Ask HN: What Are Your Experiences with the serverless paradigm and FaaS? - Satam
What are your experiences with services such as AWS lambda? What, if anything, were they lacking? What did they do right?<p>Additionally, could you elaborate on the specifics of situation where you used, or were exploring the possibility of using, these technologies?
======
Satam
I'll kick things off.

I was first exposed to AWS Lambda when working on a scraper that needed to
operate in a few different regions. Its scale was relatively small and it
would only need to do its thing when a scraping job was manually submitted by
one of the users.

Initially, the Lambdas only interested me because they could easily provide my
"scrapers" with a nice and reliable way to access rotating IPs in the several
regions I need my script to work in. Shortly, I realized that it could offer
me quite a bit more than that: it could abstract away the troubles of creating
the architecture needed for running distributed tasks in the background.

Scalability was basically not a concern at all in my case, so Lambdas weren't
really adding much value in that regard. However, with the isolation of
functions into independent units that could asynchronously be invoked from my
code abstracted a lot of infrastructure work. I no longer needed to code a
background worker, I didn't need to care about queueing up jobs, and if I ever
needed to scale larger - I was already there.

Hooooowever, that's not a complete picture.
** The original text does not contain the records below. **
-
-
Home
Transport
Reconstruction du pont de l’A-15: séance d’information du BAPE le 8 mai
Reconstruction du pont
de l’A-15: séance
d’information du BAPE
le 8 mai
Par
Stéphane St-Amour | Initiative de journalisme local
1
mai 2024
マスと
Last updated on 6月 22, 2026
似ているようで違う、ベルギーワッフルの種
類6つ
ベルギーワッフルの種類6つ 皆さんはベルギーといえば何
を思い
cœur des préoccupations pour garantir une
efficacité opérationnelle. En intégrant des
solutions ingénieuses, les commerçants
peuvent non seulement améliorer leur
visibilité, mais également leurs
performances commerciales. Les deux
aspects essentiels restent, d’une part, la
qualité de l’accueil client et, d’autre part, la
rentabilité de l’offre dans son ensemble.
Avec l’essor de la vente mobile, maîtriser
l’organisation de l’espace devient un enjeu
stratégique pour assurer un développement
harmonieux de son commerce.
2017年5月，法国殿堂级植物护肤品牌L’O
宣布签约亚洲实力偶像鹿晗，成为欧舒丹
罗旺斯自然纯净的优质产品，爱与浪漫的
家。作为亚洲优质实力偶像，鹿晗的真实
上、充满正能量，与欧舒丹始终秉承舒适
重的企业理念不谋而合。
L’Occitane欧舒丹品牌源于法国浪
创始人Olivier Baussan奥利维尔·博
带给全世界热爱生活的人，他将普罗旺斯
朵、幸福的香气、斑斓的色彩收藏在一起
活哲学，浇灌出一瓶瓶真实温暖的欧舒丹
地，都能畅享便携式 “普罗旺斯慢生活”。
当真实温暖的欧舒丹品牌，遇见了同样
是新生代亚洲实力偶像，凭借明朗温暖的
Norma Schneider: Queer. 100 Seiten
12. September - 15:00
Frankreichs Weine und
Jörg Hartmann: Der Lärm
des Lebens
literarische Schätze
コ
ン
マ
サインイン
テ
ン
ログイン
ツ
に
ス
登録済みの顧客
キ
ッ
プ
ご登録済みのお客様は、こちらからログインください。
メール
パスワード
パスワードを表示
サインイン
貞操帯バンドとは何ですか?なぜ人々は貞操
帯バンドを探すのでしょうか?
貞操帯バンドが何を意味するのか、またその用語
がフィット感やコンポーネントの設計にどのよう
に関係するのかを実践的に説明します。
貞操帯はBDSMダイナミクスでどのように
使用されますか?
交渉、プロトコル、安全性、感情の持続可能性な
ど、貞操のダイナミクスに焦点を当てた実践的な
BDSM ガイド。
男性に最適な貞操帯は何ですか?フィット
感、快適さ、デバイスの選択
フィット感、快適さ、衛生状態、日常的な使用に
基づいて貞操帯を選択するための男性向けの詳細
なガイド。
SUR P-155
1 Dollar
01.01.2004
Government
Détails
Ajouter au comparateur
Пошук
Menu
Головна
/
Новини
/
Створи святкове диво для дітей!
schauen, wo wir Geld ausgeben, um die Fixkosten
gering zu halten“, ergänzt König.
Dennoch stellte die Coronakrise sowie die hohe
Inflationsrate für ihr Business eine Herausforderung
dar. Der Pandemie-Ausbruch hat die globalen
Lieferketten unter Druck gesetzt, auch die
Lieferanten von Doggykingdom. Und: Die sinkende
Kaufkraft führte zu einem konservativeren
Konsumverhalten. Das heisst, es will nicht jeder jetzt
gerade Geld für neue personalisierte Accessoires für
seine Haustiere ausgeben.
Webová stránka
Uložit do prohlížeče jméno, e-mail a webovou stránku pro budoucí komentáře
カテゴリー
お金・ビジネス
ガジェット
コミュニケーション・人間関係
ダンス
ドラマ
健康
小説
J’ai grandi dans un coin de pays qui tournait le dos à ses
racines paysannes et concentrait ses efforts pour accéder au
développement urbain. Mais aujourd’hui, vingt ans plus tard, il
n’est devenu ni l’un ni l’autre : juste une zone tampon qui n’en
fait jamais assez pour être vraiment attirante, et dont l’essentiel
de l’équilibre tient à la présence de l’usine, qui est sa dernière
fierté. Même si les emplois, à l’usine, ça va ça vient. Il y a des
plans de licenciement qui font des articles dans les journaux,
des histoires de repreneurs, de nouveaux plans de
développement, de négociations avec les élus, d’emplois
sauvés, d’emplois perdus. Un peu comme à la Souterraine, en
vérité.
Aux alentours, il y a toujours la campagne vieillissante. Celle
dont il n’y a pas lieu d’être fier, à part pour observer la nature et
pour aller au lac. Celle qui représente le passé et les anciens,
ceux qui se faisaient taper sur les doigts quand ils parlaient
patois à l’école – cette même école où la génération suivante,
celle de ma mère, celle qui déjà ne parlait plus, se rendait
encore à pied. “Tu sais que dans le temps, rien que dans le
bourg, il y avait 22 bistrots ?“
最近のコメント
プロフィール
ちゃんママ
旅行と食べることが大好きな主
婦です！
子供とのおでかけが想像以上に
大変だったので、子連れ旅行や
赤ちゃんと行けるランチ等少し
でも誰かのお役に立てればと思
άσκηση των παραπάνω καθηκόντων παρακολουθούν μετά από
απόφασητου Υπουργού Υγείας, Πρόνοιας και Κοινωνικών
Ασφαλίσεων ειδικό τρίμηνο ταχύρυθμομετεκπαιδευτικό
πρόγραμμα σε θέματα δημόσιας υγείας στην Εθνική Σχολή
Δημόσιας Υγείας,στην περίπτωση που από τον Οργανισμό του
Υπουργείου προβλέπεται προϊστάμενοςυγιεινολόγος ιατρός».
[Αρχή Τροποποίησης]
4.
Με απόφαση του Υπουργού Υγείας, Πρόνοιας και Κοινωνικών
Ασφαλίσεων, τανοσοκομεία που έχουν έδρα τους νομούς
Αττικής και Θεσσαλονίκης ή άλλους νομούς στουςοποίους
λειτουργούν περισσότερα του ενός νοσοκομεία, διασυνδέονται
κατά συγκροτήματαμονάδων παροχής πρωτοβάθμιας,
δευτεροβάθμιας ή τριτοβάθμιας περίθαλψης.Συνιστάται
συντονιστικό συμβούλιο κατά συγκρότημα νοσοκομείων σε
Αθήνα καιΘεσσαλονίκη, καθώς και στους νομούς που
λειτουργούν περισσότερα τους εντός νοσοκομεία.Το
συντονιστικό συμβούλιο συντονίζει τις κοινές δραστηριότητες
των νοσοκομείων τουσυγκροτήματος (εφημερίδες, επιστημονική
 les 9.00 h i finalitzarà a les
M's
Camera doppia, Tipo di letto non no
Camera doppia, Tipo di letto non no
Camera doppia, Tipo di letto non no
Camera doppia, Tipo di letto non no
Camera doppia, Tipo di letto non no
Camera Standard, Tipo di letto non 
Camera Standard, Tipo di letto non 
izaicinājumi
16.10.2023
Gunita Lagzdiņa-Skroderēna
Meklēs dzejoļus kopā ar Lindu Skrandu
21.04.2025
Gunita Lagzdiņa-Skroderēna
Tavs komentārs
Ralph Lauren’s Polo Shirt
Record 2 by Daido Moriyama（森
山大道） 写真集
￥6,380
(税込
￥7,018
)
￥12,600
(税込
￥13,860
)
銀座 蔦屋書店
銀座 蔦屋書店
Yeah, I was kind of able to set up
everything in a way that would do all the things I mentioned but it was only
after a bunch of cursing and frustration.

The documentation sucked. Packaging dependencies for deployment sucked. The
deployment itself sucked. Figuring out how to invoke it in a way that I wanted
sucked. In the end, although the service was one of a kind, the unintuitive
experience of working with it left me wanting for an alternative that does the
same thing... but well.

My experience is definitely biased, I was not looking for something that would
solve my scalability issues, I was looking for a solution that could abstract
the architectural headaches. In that regard, it failed me.